Tuesday, March 20, 2018

Fighting Orcs


Orc has an amazing ability to compress data. A Parquet file of 1.1tb shrank to 15.7gb when saved as Orc although note that the Orc file is compressed. "The default compression format for ORC is set to snappy" (StackOverflow). This indeed seems to be the case as you can see snappy in the name of files in the HDFS directory.

But how fast is querying it?

Well, there was an initial pause when first reading the file with:

val orcFile = spark.read.orc(HDFS_DIR_NAME)

It seemed that the driver was doing all the work and all 60 executors I had asked my shell to employ were doing nothing. Using jstack showed that the driver was trying to infer the schema (see o.a.s.s.e.d.DataSource.getOrInferFileFormatSchema). Adding the schema would mitigate this.

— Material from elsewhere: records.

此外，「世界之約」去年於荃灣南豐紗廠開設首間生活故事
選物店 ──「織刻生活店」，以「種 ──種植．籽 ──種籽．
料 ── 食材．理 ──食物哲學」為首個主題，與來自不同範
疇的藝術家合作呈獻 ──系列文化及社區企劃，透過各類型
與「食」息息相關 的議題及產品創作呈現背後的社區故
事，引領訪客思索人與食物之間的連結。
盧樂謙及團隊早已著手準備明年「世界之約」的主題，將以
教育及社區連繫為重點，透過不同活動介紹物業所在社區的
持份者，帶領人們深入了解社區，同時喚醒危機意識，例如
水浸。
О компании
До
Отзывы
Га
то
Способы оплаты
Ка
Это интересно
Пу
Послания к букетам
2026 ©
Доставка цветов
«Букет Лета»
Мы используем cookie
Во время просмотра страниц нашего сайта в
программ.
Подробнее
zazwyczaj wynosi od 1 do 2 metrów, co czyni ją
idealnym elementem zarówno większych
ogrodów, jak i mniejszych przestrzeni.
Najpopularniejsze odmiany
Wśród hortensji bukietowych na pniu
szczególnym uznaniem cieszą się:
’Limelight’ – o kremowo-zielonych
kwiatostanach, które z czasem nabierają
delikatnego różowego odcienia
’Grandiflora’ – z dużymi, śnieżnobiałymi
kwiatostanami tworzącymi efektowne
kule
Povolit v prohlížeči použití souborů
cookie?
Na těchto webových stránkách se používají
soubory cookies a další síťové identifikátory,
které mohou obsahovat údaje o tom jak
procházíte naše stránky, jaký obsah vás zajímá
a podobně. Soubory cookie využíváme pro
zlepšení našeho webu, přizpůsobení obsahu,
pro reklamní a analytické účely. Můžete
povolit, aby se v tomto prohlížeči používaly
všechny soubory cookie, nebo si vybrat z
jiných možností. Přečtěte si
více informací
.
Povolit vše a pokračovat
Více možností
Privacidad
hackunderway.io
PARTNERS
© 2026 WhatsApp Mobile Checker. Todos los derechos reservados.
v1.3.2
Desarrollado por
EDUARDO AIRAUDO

Now, let's group by a field called dax.

orcFile.groupBy('dax).agg(count('dax))

(There are 36 different values for dax over nearly 890 million rows with 292 columns).

This groupBy took about 50s when the underlying format was Parquet and 37s when it was Orc (not including the perfectly avoidable large read time) so not bad. How does Orc do it? It has 'indexes'. Sort of. "The term 'index' is rather inappropriate. Basically it's just min/max information persisted in the stripe footer at write time, then used at read time for skipping all stripes that are clearly not meeting the WHERE requirements, drastically reducing I/O in some cases" (StackOverflow).

In fact, you can see this metadata using the Hive command line:

hive --orcfiledump HDFS_DIR_NAME

Can we make it even faster? I thought sorting and repartitioning might make a difference so I executed this:

orcFile.sort("dax").repartition(200).write.partitionBy("dax").save(SaveMode.Overwrite).orc(HDFS_DIR)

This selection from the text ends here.